Records from a dataset:
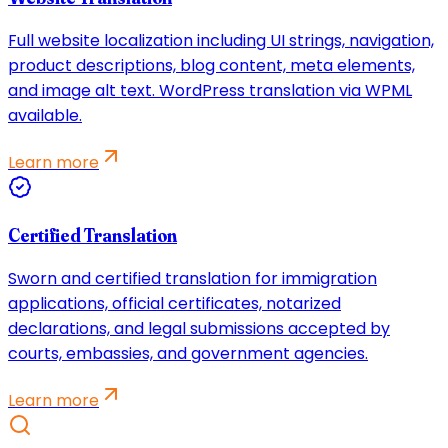
Full website localization including UI strings, navigation,
product descriptions, blog content, meta elements,
and image alt text. WordPress translation via WPML
available.
Learn more
Certified Translation
Sworn and certified translation for immigration
applications, official certificates, notarized
declarations, and legal submissions accepted by
courts, embassies, and government agencies.
Learn more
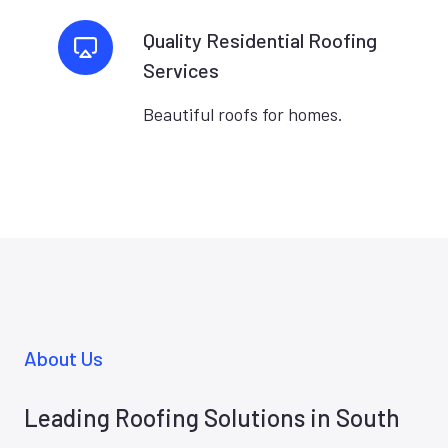
Quality Residential Roofing
Services
Beautiful roofs for homes.
About Us
Leading Roofing Solutions in South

§ What you are asked to do: Your reply should hold only the records, duplicated exactly, without any image.

§ Answer for the task:
Full website localization including UI strings, navigation,
product descriptions, blog content, meta elements,
and image alt text. WordPress translation via WPML
available.
Learn more
Certified Translation
Sworn and certified translation for immigration
applications, official certificates, notarized
declarations, and legal submissions accepted by
courts, embassies, and government agencies.
Learn more
Quality Residential Roofing
Services
Beautiful roofs for homes.
About Us
Leading Roofing Solutions in South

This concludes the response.